私の友人に尾崎畜産の尾崎さんがいる。
彼とはよく通称ニシタチ(宮崎の繁華街)でばったり出会うことが多かったが、ロータリークラブでもご一緒している。彼の牛肉に対する思い、薀蓄はすばらしいものであり、いつもためになる話を聞かせてもらっている。
また、その作品でもある尾崎牛は、宮崎どころか遠くニューヨークまで知られ始めている名品となっている。

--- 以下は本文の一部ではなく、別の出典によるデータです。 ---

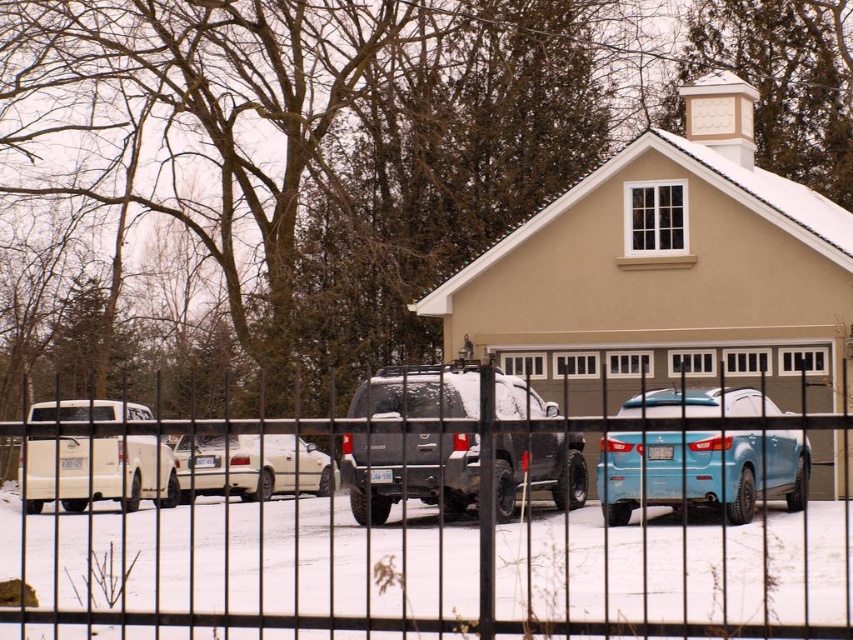 Between white matte truck at left and white matte sedan at center, which one appears on the right side from the viewer's perspective?

Positioned to the right is white matte sedan at center.

Does point (97, 483) lie in front of point (285, 476)?

Yes, it is in front of point (285, 476).

Is point (120, 492) closer to camera compared to point (287, 440)?

Yes, it is.

Find the location of a particular element. The width and height of the screenshot is (853, 640). white matte truck at left is located at coordinates (125, 468).

Is point (373, 568) farther from viewer compared to point (231, 461)?

No, (373, 568) is in front of (231, 461).

Which is more to the right, black metal fence at center or white matte sedan at center?

From the viewer's perspective, black metal fence at center appears more on the right side.

What do you see at coordinates (422, 525) in the screenshot?
I see `black metal fence at center` at bounding box center [422, 525].

Identify the location of black metal fence at center. (422, 525).

Can you confirm if light blue matte sedan at center is bigger than white matte truck at left?

No, light blue matte sedan at center is not bigger than white matte truck at left.

Where is `light blue matte sedan at center`? Image resolution: width=853 pixels, height=640 pixels. light blue matte sedan at center is located at coordinates click(x=701, y=470). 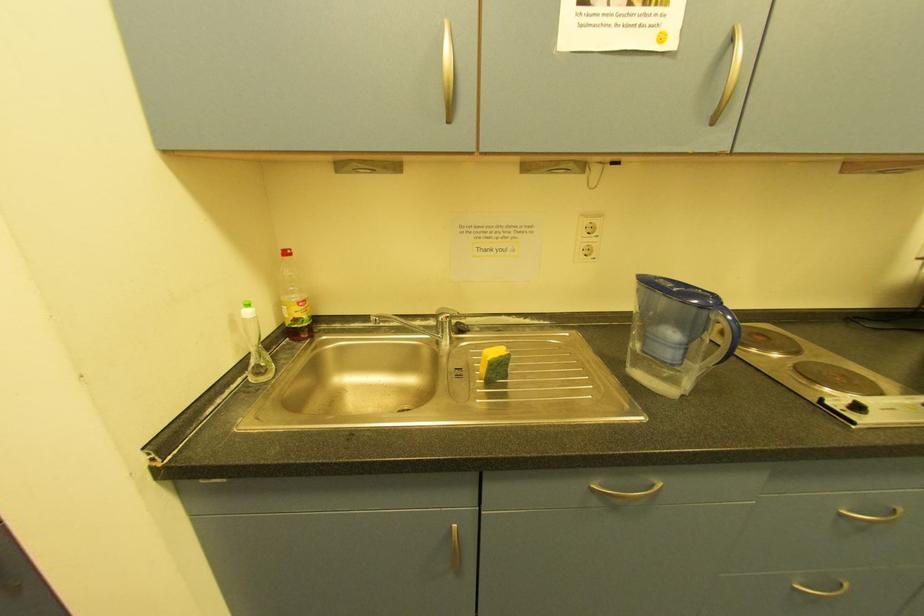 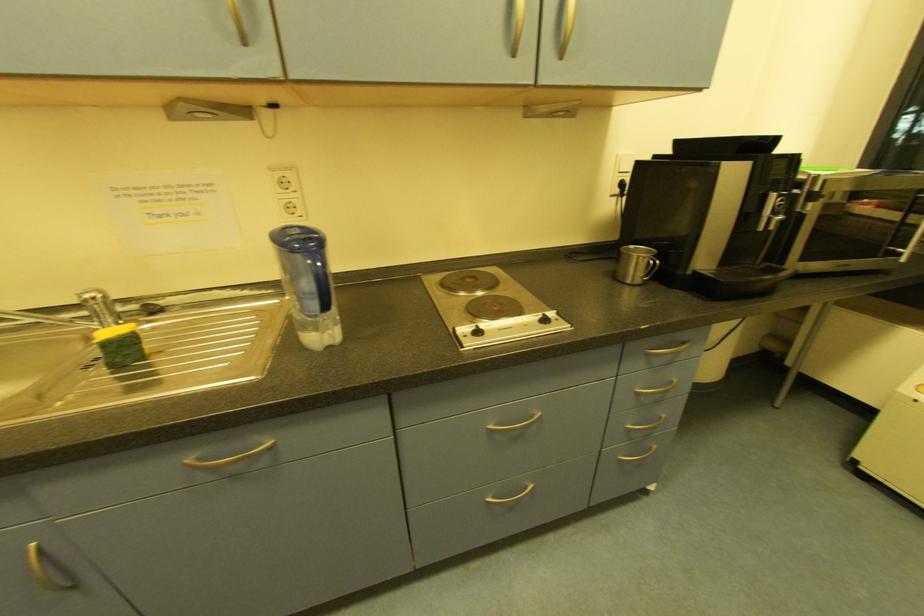 Question: The images are taken continuously from a first-person perspective. In which direction are you moving?

Choices:
 (A) Left
 (B) Right
 (C) Forward
 (D) Backward

Answer: (B)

先日の宮崎ロータリークラブの例会で、尾崎さんがスピーチをおこなった。その中の話。
尾崎さんは大きな借金を抱えた家業の牧場を継いだ。がんばって飼育数を増やし借金返済も順調だった中、27歳の時に仕事中の事故で足を切断。金融機関は融資の引き上げを言い出しそうだったらしい。資金が無い中、ある家畜商が出世払いで牛をどんどん入れてくれたとのこと。今は2000頭以上の大牧場となっています。その家畜商は10年前に亡くなったが、尾崎さんは彼に、なぜそこまでしてくれるのかを聞いた。彼は「俺も昔ある人から応援されてここまでなれた。だからいつかがんばっている若者を応援してやろうと思っていた、それがお前だった」と言った。尾崎さんもいつの日かとことん人を応援することのできる人間になりたいと思っているとのこと。
尾崎さん自体たいへん人間的な魅力のある人。しかも義足ながらゴルフもテニスをむちゃくちゃうまい。彼にも親が残した大きな借金、そして右足の切断という波乱があった。そしてこの家畜商の考え方。
その日とてもよい話を聞いたと、一日幸せな気分だった。